### DATA FOR THE TASK ###

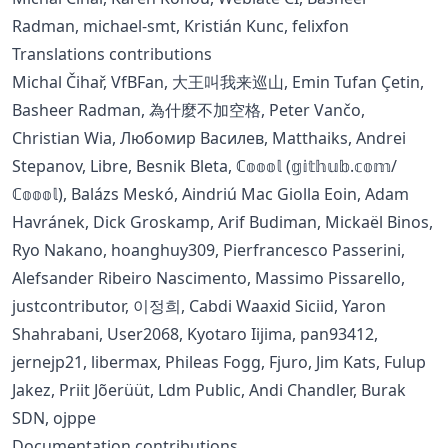
Radman, michael-smt, Kristián Kunc, felixfon
Translations contributions
Michal Čihař, VfBFan, 大王叫我来巡山, Emin Tufan Çetin,
Basheer Radman, 為什麼不加空格, Peter Vančo,
Christian Wia, Любомир Василев, Matthaiks, Andrei
Stepanov, Libre, Besnik Bleta, ℂ𝕠𝕠𝕠𝕝 (𝕘𝕚𝕥𝕙𝕦𝕓.𝕔𝕠𝕞/
ℂ𝕠𝕠𝕠𝕝), Balázs Meskó, Aindriú Mac Giolla Eoin, Adam
Havránek, Dick Groskamp, Arif Budiman, Mickaël Binos,
Ryo Nakano, hoanghuy309, Pierfrancesco Passerini,
Alefsander Ribeiro Nascimento, Massimo Pissarello,
justcontributor, 이정희, Cabdi Waaxid Siciid, Yaron
Shahrabani, User2068, Kyotaro Iijima, pan93412,
jernejp21, libermax, Phileas Fogg, Fjuro, Jim Kats, Fulup
Jakez, Priit Jõerüüt, Ldm Public, Andi Chandler, Burak
SDN, ojppe
Documentation contributions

###

Please retype exactly, and only, the lines starting at the one that contains "Stepanov, Libre, Besnik" and ending with the last line of the material.

ANSWER BOX -
Stepanov, Libre, Besnik Bleta, ℂ𝕠𝕠𝕠𝕝 (𝕘𝕚𝕥𝕙𝕦𝕓.𝕔𝕠𝕞/
ℂ𝕠𝕠𝕠𝕝), Balázs Meskó, Aindriú Mac Giolla Eoin, Adam
Havránek, Dick Groskamp, Arif Budiman, Mickaël Binos,
Ryo Nakano, hoanghuy309, Pierfrancesco Passerini,
Alefsander Ribeiro Nascimento, Massimo Pissarello,
justcontributor, 이정희, Cabdi Waaxid Siciid, Yaron
Shahrabani, User2068, Kyotaro Iijima, pan93412,
jernejp21, libermax, Phileas Fogg, Fjuro, Jim Kats, Fulup
Jakez, Priit Jõerüüt, Ldm Public, Andi Chandler, Burak
SDN, ojppe
Documentation contributions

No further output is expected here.